Justice Minister Tzipi Livni, who has been the Israeli negotiator in the peace talks with the Palestinian Authority (PA) since their initiation last July, announced Thursday morning that the fourth and final batch of terrorist releases has been officially cancelled.
The release was meant to be carried out last Saturday but was put on hold, given the widespread protest of the unpopular move and the total lack of progress in the peace talks, which hit a dead-end in PA Chairman Mahmoud Abbas's refusal to recognize Israel as the Jewish state.
The release of the last batch of 26 terrorists, part of the 104 total promised as a "gesture" to promote talks, was cancelled due to the unilateral requests by Abbas on Tuesday to join 15 United Nations agencies, in breach of conditions of the talks.
"New conditions have been created, and Israel cannot free the prisoners of the fourth batch," announced Livni.
In response, the White House released a statement saying the move complicates the peace talks, "but despite that, the dialogue for peace in the Middle East remains open." Spokesman Jay Carney claimed "neither side has indicated that they want to walk away from the talks. They both indicated they want to find a way to move forward."
The announcement comes after Livni held a meeting with PA Chief Negotiator Saeb Erekat on Wednesday night. Reportedly the talks included an “unprecedented” loud shouting match between the two, including threats and curses.
US mediator Martin Indyk presided over the talks, and was forced to stop the talks several times in order to give both time to cool off – but to no avail, as the arguing and eventual shouting began almost immediately when the talks resumed.

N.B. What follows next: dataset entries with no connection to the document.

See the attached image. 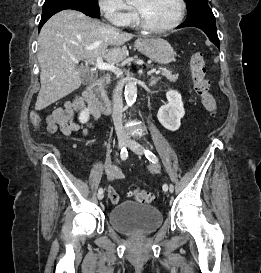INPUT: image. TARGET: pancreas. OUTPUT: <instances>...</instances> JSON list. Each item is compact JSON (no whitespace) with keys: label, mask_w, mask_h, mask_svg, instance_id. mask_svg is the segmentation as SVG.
Returning <instances> with one entry per match:
<instances>
[{"label":"pancreas","mask_w":261,"mask_h":273,"mask_svg":"<svg viewBox=\"0 0 261 273\" xmlns=\"http://www.w3.org/2000/svg\"><path fill=\"white\" fill-rule=\"evenodd\" d=\"M162 71V75L165 76L169 81L175 82L178 79V75L173 74L172 71L166 68H159Z\"/></svg>","instance_id":"obj_1"}]
</instances>
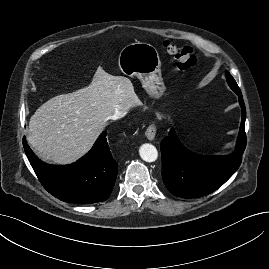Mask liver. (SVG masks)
<instances>
[{"label": "liver", "mask_w": 269, "mask_h": 269, "mask_svg": "<svg viewBox=\"0 0 269 269\" xmlns=\"http://www.w3.org/2000/svg\"><path fill=\"white\" fill-rule=\"evenodd\" d=\"M139 104L130 79L98 69L89 86L41 105L30 118L27 140L42 159L68 164L90 150L114 113Z\"/></svg>", "instance_id": "1"}]
</instances>
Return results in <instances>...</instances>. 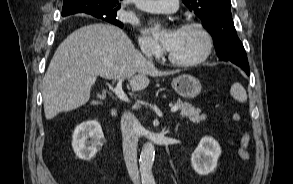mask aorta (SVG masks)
<instances>
[{
  "label": "aorta",
  "instance_id": "aorta-1",
  "mask_svg": "<svg viewBox=\"0 0 293 184\" xmlns=\"http://www.w3.org/2000/svg\"><path fill=\"white\" fill-rule=\"evenodd\" d=\"M155 157V148L152 143H145L140 155V173L142 184H155L152 166Z\"/></svg>",
  "mask_w": 293,
  "mask_h": 184
}]
</instances>
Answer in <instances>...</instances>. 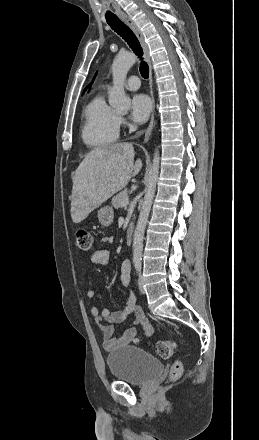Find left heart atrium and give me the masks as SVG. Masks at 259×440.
<instances>
[{"label":"left heart atrium","mask_w":259,"mask_h":440,"mask_svg":"<svg viewBox=\"0 0 259 440\" xmlns=\"http://www.w3.org/2000/svg\"><path fill=\"white\" fill-rule=\"evenodd\" d=\"M152 110V101L145 94H136L131 99V118L134 122H145Z\"/></svg>","instance_id":"left-heart-atrium-1"}]
</instances>
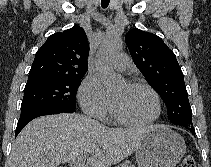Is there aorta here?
<instances>
[{
	"mask_svg": "<svg viewBox=\"0 0 211 167\" xmlns=\"http://www.w3.org/2000/svg\"><path fill=\"white\" fill-rule=\"evenodd\" d=\"M122 49V40L117 36L106 38L98 51L97 70L106 90H113L122 84L123 78L110 67L112 58Z\"/></svg>",
	"mask_w": 211,
	"mask_h": 167,
	"instance_id": "obj_1",
	"label": "aorta"
}]
</instances>
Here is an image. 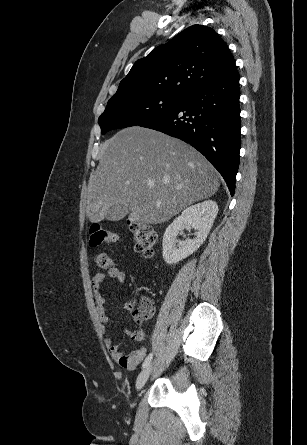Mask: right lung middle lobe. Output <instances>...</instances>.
Segmentation results:
<instances>
[{
    "label": "right lung middle lobe",
    "mask_w": 307,
    "mask_h": 445,
    "mask_svg": "<svg viewBox=\"0 0 307 445\" xmlns=\"http://www.w3.org/2000/svg\"><path fill=\"white\" fill-rule=\"evenodd\" d=\"M184 96L144 94L113 96L98 119L101 133L141 125L171 111Z\"/></svg>",
    "instance_id": "right-lung-middle-lobe-1"
}]
</instances>
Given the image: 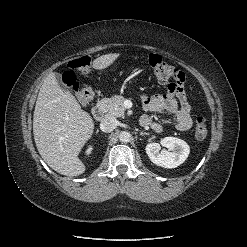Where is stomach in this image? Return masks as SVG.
<instances>
[{
	"mask_svg": "<svg viewBox=\"0 0 247 247\" xmlns=\"http://www.w3.org/2000/svg\"><path fill=\"white\" fill-rule=\"evenodd\" d=\"M132 72H133V73H137V72H138V68L132 69Z\"/></svg>",
	"mask_w": 247,
	"mask_h": 247,
	"instance_id": "0dacf381",
	"label": "stomach"
}]
</instances>
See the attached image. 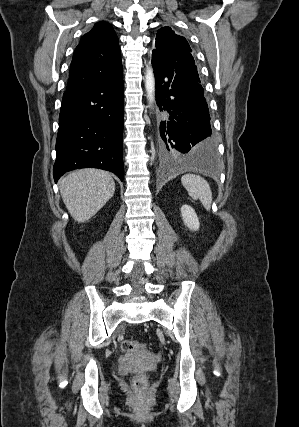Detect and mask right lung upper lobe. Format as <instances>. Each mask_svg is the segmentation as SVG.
<instances>
[{"instance_id": "right-lung-upper-lobe-1", "label": "right lung upper lobe", "mask_w": 299, "mask_h": 427, "mask_svg": "<svg viewBox=\"0 0 299 427\" xmlns=\"http://www.w3.org/2000/svg\"><path fill=\"white\" fill-rule=\"evenodd\" d=\"M121 70L118 37L109 23L98 22L75 49L66 90L104 81Z\"/></svg>"}]
</instances>
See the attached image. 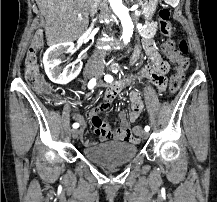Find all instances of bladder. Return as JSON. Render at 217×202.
<instances>
[{
    "mask_svg": "<svg viewBox=\"0 0 217 202\" xmlns=\"http://www.w3.org/2000/svg\"><path fill=\"white\" fill-rule=\"evenodd\" d=\"M86 158L103 166H115L130 162L138 155L137 146L133 143L109 142L84 148Z\"/></svg>",
    "mask_w": 217,
    "mask_h": 202,
    "instance_id": "obj_1",
    "label": "bladder"
}]
</instances>
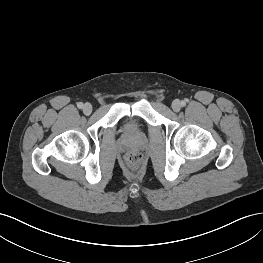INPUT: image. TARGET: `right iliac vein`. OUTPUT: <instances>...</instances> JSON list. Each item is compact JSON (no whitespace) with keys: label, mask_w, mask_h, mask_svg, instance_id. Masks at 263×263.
<instances>
[{"label":"right iliac vein","mask_w":263,"mask_h":263,"mask_svg":"<svg viewBox=\"0 0 263 263\" xmlns=\"http://www.w3.org/2000/svg\"><path fill=\"white\" fill-rule=\"evenodd\" d=\"M83 112H84V114H86V115L91 114V112H92V105H91L90 103L84 104V105H83Z\"/></svg>","instance_id":"1"}]
</instances>
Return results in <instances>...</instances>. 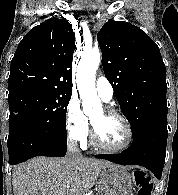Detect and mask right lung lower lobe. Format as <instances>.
Returning a JSON list of instances; mask_svg holds the SVG:
<instances>
[{
  "label": "right lung lower lobe",
  "instance_id": "obj_1",
  "mask_svg": "<svg viewBox=\"0 0 178 195\" xmlns=\"http://www.w3.org/2000/svg\"><path fill=\"white\" fill-rule=\"evenodd\" d=\"M9 164L35 156L63 157L67 149L66 127L58 124L13 125L8 136Z\"/></svg>",
  "mask_w": 178,
  "mask_h": 195
}]
</instances>
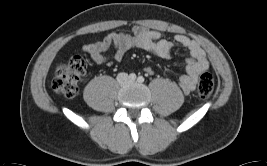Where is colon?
Wrapping results in <instances>:
<instances>
[{
  "mask_svg": "<svg viewBox=\"0 0 267 166\" xmlns=\"http://www.w3.org/2000/svg\"><path fill=\"white\" fill-rule=\"evenodd\" d=\"M87 64L84 58L77 56L66 63L60 64L55 70L52 88L66 98L74 97L79 90V83L85 75ZM214 80L210 73L203 72L198 82V95L208 100L212 95Z\"/></svg>",
  "mask_w": 267,
  "mask_h": 166,
  "instance_id": "1",
  "label": "colon"
}]
</instances>
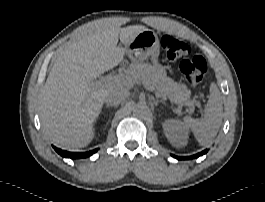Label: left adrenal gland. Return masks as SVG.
I'll list each match as a JSON object with an SVG mask.
<instances>
[{
    "mask_svg": "<svg viewBox=\"0 0 265 202\" xmlns=\"http://www.w3.org/2000/svg\"><path fill=\"white\" fill-rule=\"evenodd\" d=\"M153 102H154V104H155V106L157 107L158 106V104L160 103V101L159 100H156V99H154L153 98Z\"/></svg>",
    "mask_w": 265,
    "mask_h": 202,
    "instance_id": "a2214340",
    "label": "left adrenal gland"
}]
</instances>
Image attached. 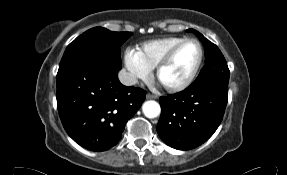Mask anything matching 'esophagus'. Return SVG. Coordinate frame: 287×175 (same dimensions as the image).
<instances>
[{"label":"esophagus","instance_id":"esophagus-1","mask_svg":"<svg viewBox=\"0 0 287 175\" xmlns=\"http://www.w3.org/2000/svg\"><path fill=\"white\" fill-rule=\"evenodd\" d=\"M146 98H147V99H156V98H157V95H155V94H153V93H147Z\"/></svg>","mask_w":287,"mask_h":175}]
</instances>
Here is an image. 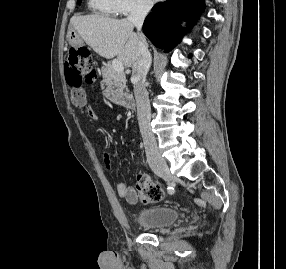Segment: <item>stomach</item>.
I'll use <instances>...</instances> for the list:
<instances>
[{"mask_svg":"<svg viewBox=\"0 0 286 269\" xmlns=\"http://www.w3.org/2000/svg\"><path fill=\"white\" fill-rule=\"evenodd\" d=\"M67 40L69 44L74 46H79L83 43L82 37L75 30H69Z\"/></svg>","mask_w":286,"mask_h":269,"instance_id":"0dacf381","label":"stomach"}]
</instances>
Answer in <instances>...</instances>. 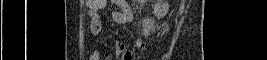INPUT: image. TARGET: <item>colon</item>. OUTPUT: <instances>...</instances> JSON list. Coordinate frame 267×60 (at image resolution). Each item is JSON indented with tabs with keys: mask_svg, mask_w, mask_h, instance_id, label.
I'll return each mask as SVG.
<instances>
[{
	"mask_svg": "<svg viewBox=\"0 0 267 60\" xmlns=\"http://www.w3.org/2000/svg\"><path fill=\"white\" fill-rule=\"evenodd\" d=\"M92 1H93L94 5L96 7H98L101 4V1L100 0H92Z\"/></svg>",
	"mask_w": 267,
	"mask_h": 60,
	"instance_id": "colon-1",
	"label": "colon"
}]
</instances>
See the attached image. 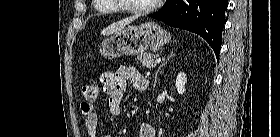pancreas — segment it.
Here are the masks:
<instances>
[{
  "instance_id": "obj_1",
  "label": "pancreas",
  "mask_w": 280,
  "mask_h": 137,
  "mask_svg": "<svg viewBox=\"0 0 280 137\" xmlns=\"http://www.w3.org/2000/svg\"><path fill=\"white\" fill-rule=\"evenodd\" d=\"M154 58L155 56L153 54L143 53L138 57V61H140L143 66L153 68L155 66Z\"/></svg>"
}]
</instances>
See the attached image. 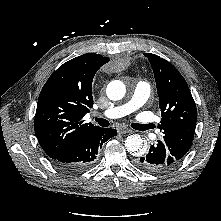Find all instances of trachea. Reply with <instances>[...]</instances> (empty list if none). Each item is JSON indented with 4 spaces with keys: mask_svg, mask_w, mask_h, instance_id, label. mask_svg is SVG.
Masks as SVG:
<instances>
[{
    "mask_svg": "<svg viewBox=\"0 0 221 221\" xmlns=\"http://www.w3.org/2000/svg\"><path fill=\"white\" fill-rule=\"evenodd\" d=\"M96 121L98 122L100 126H103V127H107L110 124L109 121H107L106 119L96 118Z\"/></svg>",
    "mask_w": 221,
    "mask_h": 221,
    "instance_id": "obj_1",
    "label": "trachea"
}]
</instances>
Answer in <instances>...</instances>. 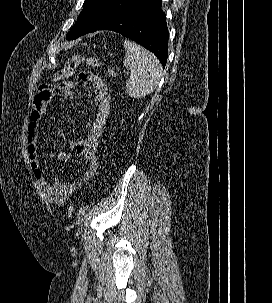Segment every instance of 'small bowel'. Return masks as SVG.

Livni reportedly threatened sanctions on the PA if it walked out of the talks, while Erekat demanded the release of 1,000 terrorists and a complete building freeze in Judea, Samaria and Jerusalem in order to continue talks. Reportedly, the talks lasted until 4 a.m., at which point Indyk had enough.
US Secretary of State John Kerry, who initiated the renewed peace talks, admitted on Thursday that there was little he could do to save the process.